Les vertus féminines et masculines

Captkure
Marguerite Yourcenar (capture d’écran YouTube)

Dans les entretiens qu’elle avait accordés à Matthieu Galey, Marguerite Yourcenar (1903-1987), qui fut la première femme à entrer sous la Coupole, retraçait  l’itinéraire d’une existence voyageuse et mouvementée, de son enfance flamande, avant la guerre de 1914, auprès d’un père d’exception, jusqu’à sa retraite des Monts-Déserts, sur la côte Est des États-Unis.

 » Enfin, les femmes qui disent  »les hommes » et les hommes qui disent  »les femmes », généralement pour s’en plaindre dans un groupe comme dans l’autre, m’inspirent un immense ennui, comme tous ceux qui ânonnent toutes les formules conventionnelles.

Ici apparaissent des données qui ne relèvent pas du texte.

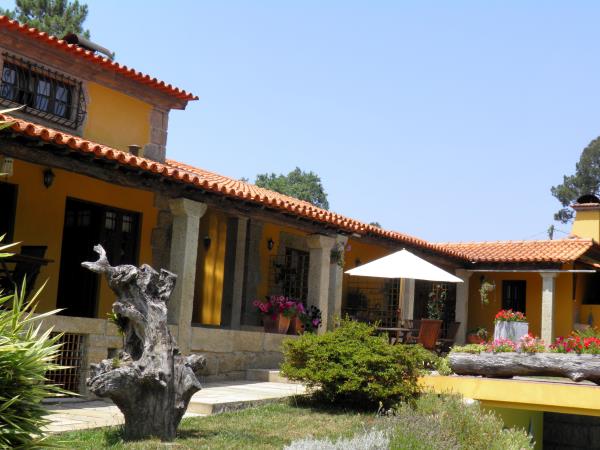 You are a GUI agent. You are given a task and a screenshot of the screen. Output one action in this format:
    pyautogui.click(x=<x>, y=<y>)
    Task: Click on the lights
    The height and width of the screenshot is (450, 600).
    Given the screenshot: What is the action you would take?
    pyautogui.click(x=272, y=249), pyautogui.click(x=52, y=183) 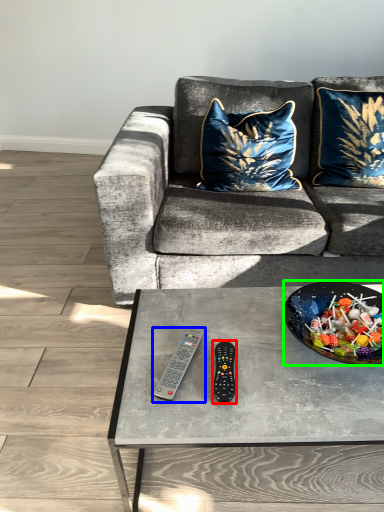 Question: Which is nearer to the remote (highlighted by a red box)? remote control (highlighted by a blue box) or bowl (highlighted by a green box).

Choices:
 (A) remote control
 (B) bowl

Answer: (A) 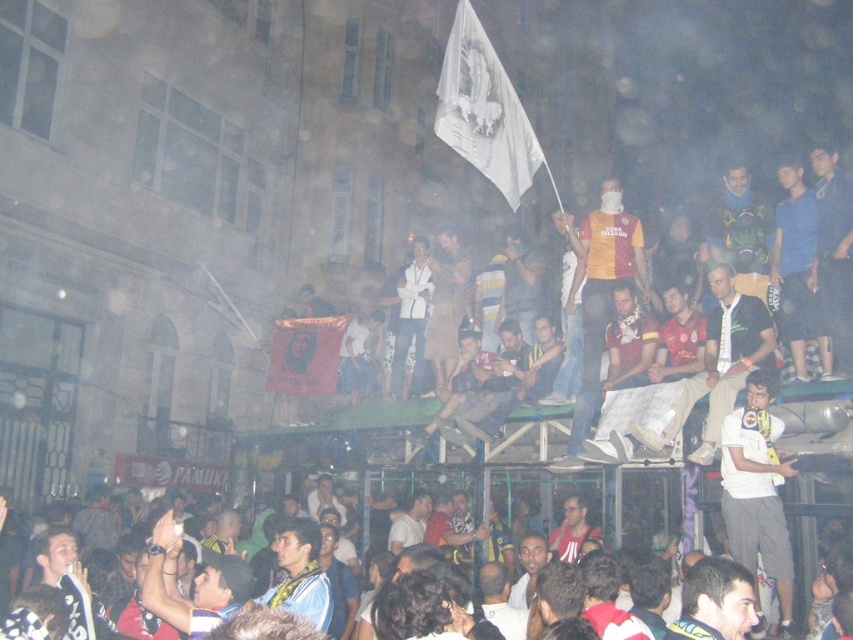 You are a photographer standing at the edge of the crowd in the nighttime scene. You want to capture a photo that includes both the dark brown leather jacket at center and the white shirt at center. Given their distance apart, do you think a standard camera lens with a 50mm focal length will allow you to frame both subjects in the same shot without zooming? Please explain your reasoning.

Il y a des vertus spécifiquement  »féminines » que les féministes font mine de dédaigner, ce qui ne signifie pas d’ailleurs qu’elles aient été jamais l’apanage de toutes les femmes : la douceur, la bonté, la finesse, la délicatesse, vertus si importantes qu’un homme qui n’en posséderait pas au moins une petite part serait une brute et non un homme.

Il y a des vertus dites  »masculines », ce qui ne signifie pas plus que tous les hommes les possèdent : le courage, l’endurance, l’énergie physique, la maîtrise de soi, et la femme qui n’en détient pas au moins une partie n’est qu’un chiffon, pour ne pas dire une chiffe. J’aimerais que ces vertus complémentaires servent également au bien de tous. Mais supprimer les différences qui existent entre les sexes, si variables et si fluides que ces différences sociales et psychologiques puissent être, me paraît déplorable comme tout ce qui pousse le genre humain, de notre temps, vers une morne uniformité. « 


Marguerite Yourcenar, Les Yeux ouverts, Le livre de Poche, 1981.